TASK BRIEF:
Go through the lines below and repeat each one exactly, skipping pictures.

WORKING DATA:
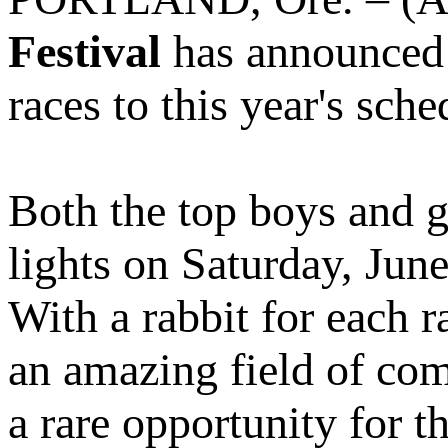
Festival
has announced t
races to this year's sche
Both the top boys and g
lights on Saturday, June
With a rabbit for each 
an amazing field of com
a rare opportunity for t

TASK RESPONSE:
Festival
has announced t
races to this year's sche
Both the top boys and g
lights on Saturday, June
With a rabbit for each 
an amazing field of com
a rare opportunity for t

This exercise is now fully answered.